What you have to do
Would it be possible to output exactly, and only, the lines below from the one holding "handled with ease even by the" to the last line, both included, with every picture left out?

[Saved entries]

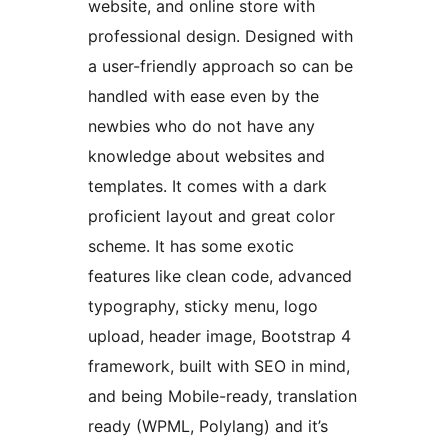
website, and online store with
professional design. Designed with
a user-friendly approach so can be
handled with ease even by the
newbies who do not have any
knowledge about websites and
templates. It comes with a dark
proficient layout and great color
scheme. It has some exotic
features like clean code, advanced
typography, sticky menu, logo
upload, header image, Bootstrap 4
framework, built with SEO in mind,
and being Mobile-ready, translation
ready (WPML, Polylang) and it’s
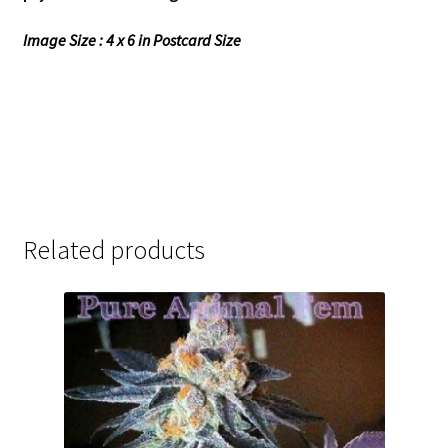
Image Size : 4 x 6 in Postcard Size
Related products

Result of the task
handled with ease even by the
newbies who do not have any
knowledge about websites and
templates. It comes with a dark
proficient layout and great color
scheme. It has some exotic
features like clean code, advanced
typography, sticky menu, logo
upload, header image, Bootstrap 4
framework, built with SEO in mind,
and being Mobile-ready, translation
ready (WPML, Polylang) and it’s
Image Size : 4 x 6 in Postcard Size
Related products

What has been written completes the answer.